In many ways developers of religious apps are no different from their secular counterparts. Everyone is trying to take a desired habit (in this case, prayer or scripture reading) and make it more painless, easier, and more deliverable. The word "frictionless" pops up often. YouVersion will send you a gentle reminder if you haven’t made much progress on the plan you selected, and give you a few helpful hints for keeping up. Abide provides an array of recorded prayers users can listen to so that they can learn how to pray.

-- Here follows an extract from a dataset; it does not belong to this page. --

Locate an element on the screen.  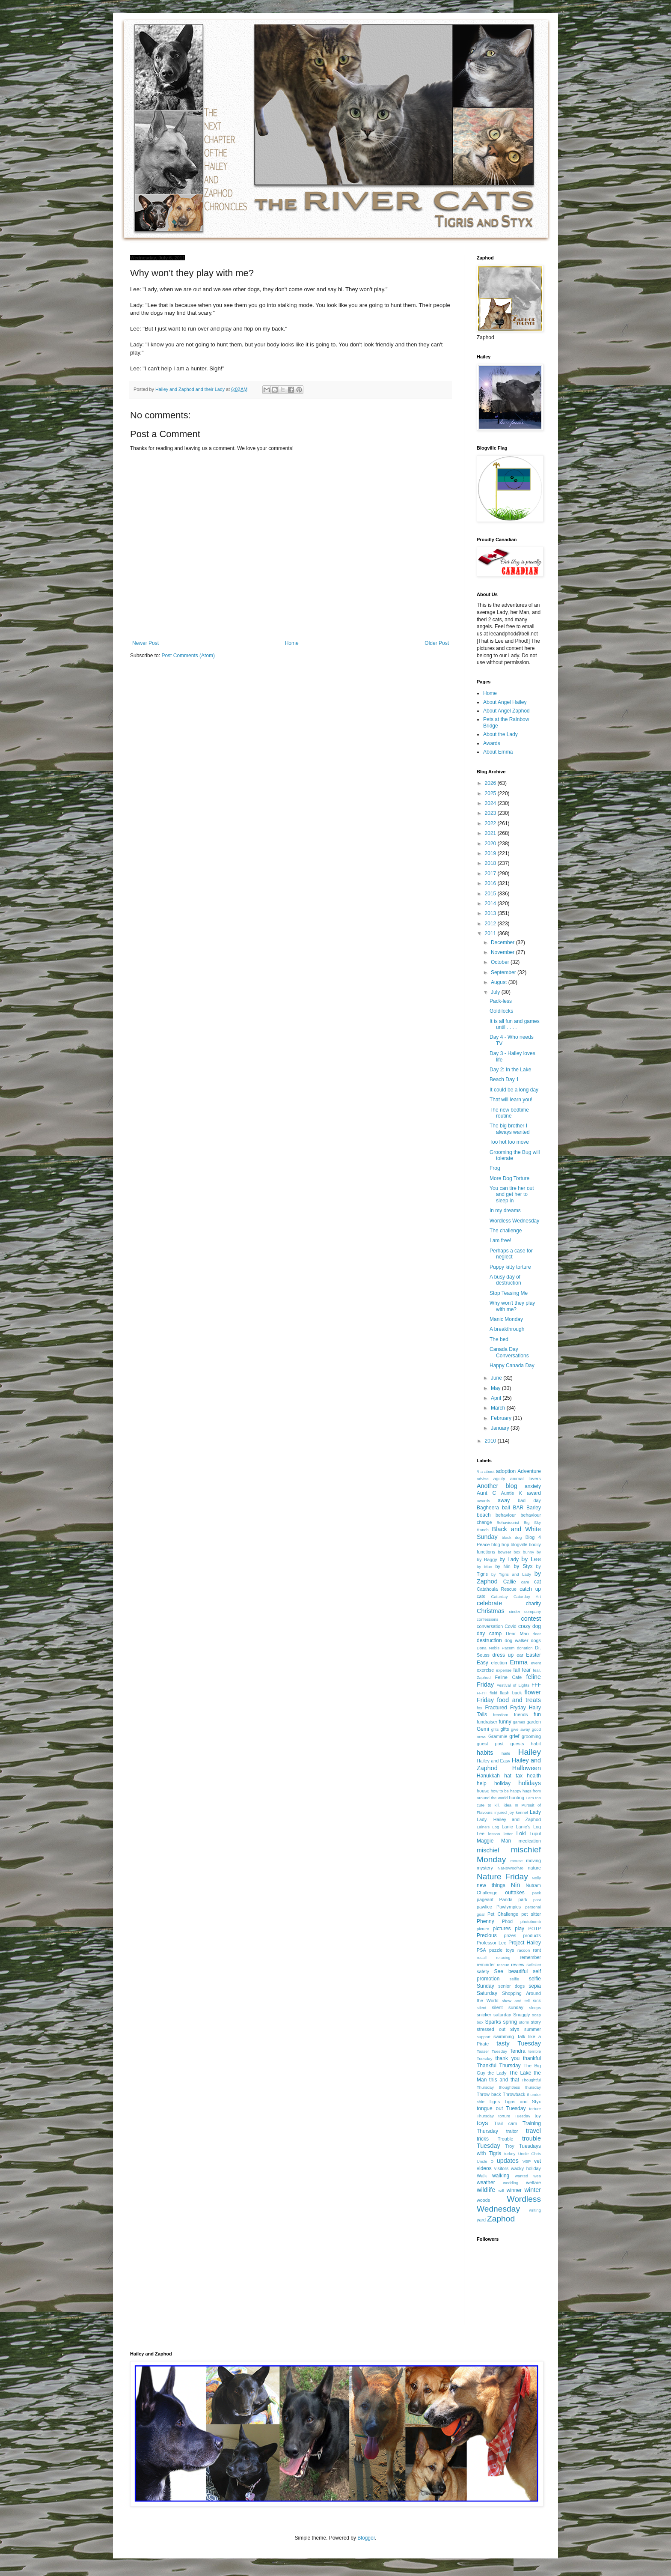
2016 is located at coordinates (491, 883).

The word "frictionless" pops up often

Evangelical Christianity is very interested in cultural relevance. One of its flagship magazines is actually called RELEVANT; church services have been streaming online ever since the technology was made available; pastors trumpet their love of U2 and Sufjan Stevens as badges of being with it. With the demise of Christian separatist communities and the crumbling of the moral majority's denunciation of culture, Christians are increasingly adapting to existing cultural norms, in this case, those of the tech sector. In a 2014 New Yorker article, Casey Cep compared this phenomenon to a "FitBit" for the soul, and she’s not wrong. In the quest to live quantified lives, we can set reminders for ourselves to exercise, eat well, and now, to pray. And it makes sense, if we think of the spiritual life as a discipline, that it could benefit from some of the same techniques that have reimagined the way people approach fitness

The people behind many of these Christian apps have set out to examine the UX of the spiritual life: Where are there bugs, and why do they happen? What features are users missing? How can we hack prayer? Quantifying spirituality makes some people (understandably) uncomfortable, and the latest technology will always have its skeptics. But it will also have its evangelists, and they’re ready to share the good news.